Gefremdelt wurde offenbar wenig, die Otto-Mitarbeiter hätten sich schnell mit den neuen Kommunikationsmöglichkeiten vertraut gemacht und sie bereits nach kurzer Zeit intensiv genutzt.
"Wir haben dadurch ein viel klareres Stimmungsbild, welche Themen die KollegInnen beschäftigen. Themen, die früher rein in der Kaffeeküche oder auf dem Flur diskutiert wurden, sind heute viel transparenter", so Tauchert. Eingreifen mussten die Community-Manager bislang noch nie.
"Die Community reguliert sich auch bei kontroversen Themen relativ schnell selbst."
Trainer und Ratgeber: Neue Rolle für die Unternehmenskommunikation
Damit wandelt sich auch die Rolle der Unternehmenskommunikation fundamental: Vom internen Vorstandsorgan zum Community- Manager und Kommunikationstrainer.

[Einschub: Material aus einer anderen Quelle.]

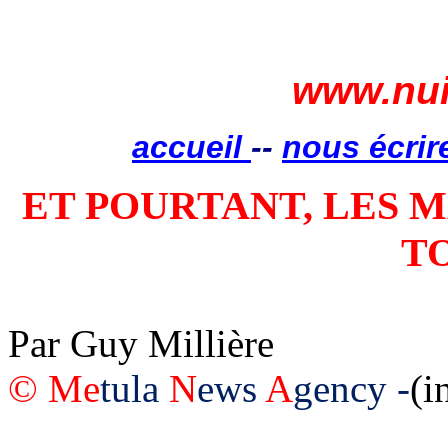
www.nui
accueil
--
nous écrir
ET POURTANT, LES
T
Par Guy
Millière
©
Me
tula
N
ews
A
gency
-
(
i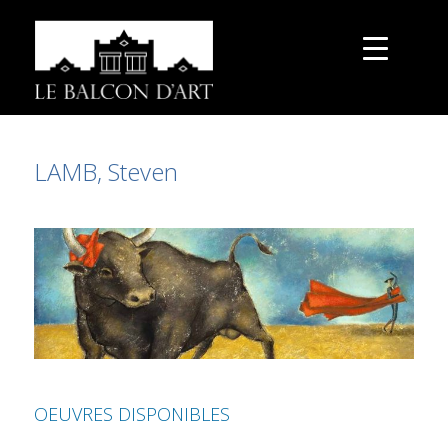
LAMB, Steven
OEUVRES DISPONIBLES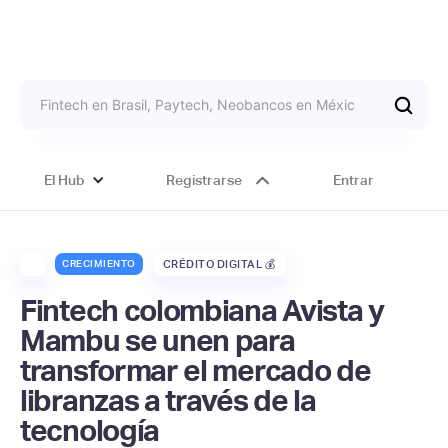
El Hub
Registrarse
Entrar
CRECIMIENTO
CRÉDITO DIGITAL 💰
Fintech colombiana Avista y
Mambu se unen para
transformar el mercado de
libranzas a través de la
tecnología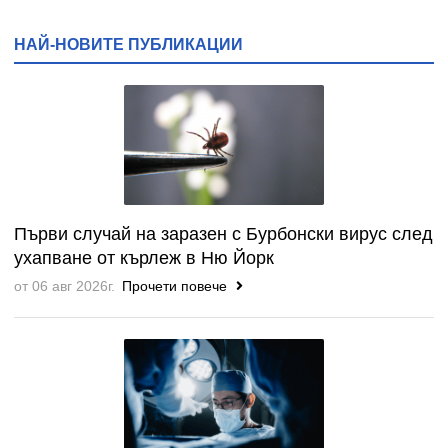
НАЙ-НОВИТЕ ПУБЛИКАЦИИ
Първи случай на заразен с Бурбонски вирус след
ухапване от кърлеж в Ню Йорк
от 06 авг 2026г.
Прочети повече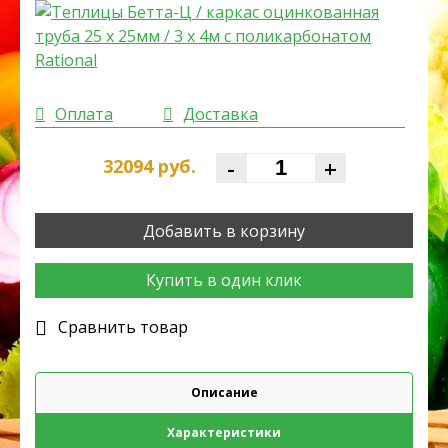
Оплата
Доставка
-
+
32094
руб.
Добавить в корзину
Купить в один клик
Cравнить товар
Описание
Характеристики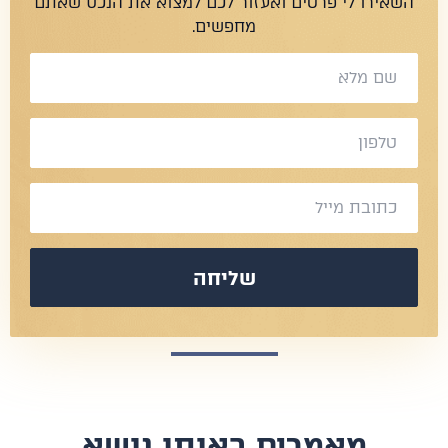
שאירו לי פרטים ואעזור לכם למצוא את הנכס שאתם
מחפשים.
שליחה
​מאמרים באותו נושא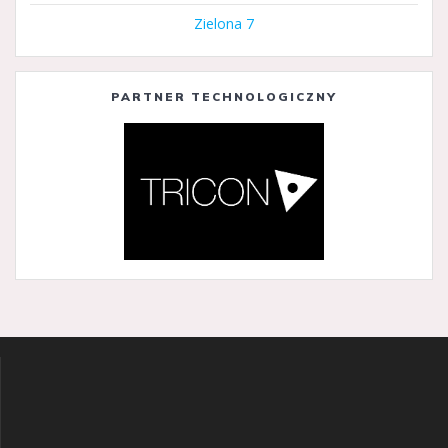
Zielona 7
PARTNER TECHNOLOGICZNY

Mit Folgen für die täglichen Aufgaben:
"Der Arbeitsalltag ist selbstbestimmter und deutlich strategischer geworden. Unser Fokus liegt nicht mehr darauf, Content zu produzieren, sondern wir vermitteln vor allem Kommunikationshandwerk und enablen damit unsere KollegInnen selbst gute Kommunikatoren zu sein" , erklärt Nina Burmester. Das Team gibt Ratschläge, über welche Kanäle die Mitarbeiter ihre Botschaften am besten an welche Zielgruppe spielen können, liest auf Wunsch Texte gegen, gibt technische Tipps für die Nutzung der Kommunikationstools und postete als Vorbild auch selbst.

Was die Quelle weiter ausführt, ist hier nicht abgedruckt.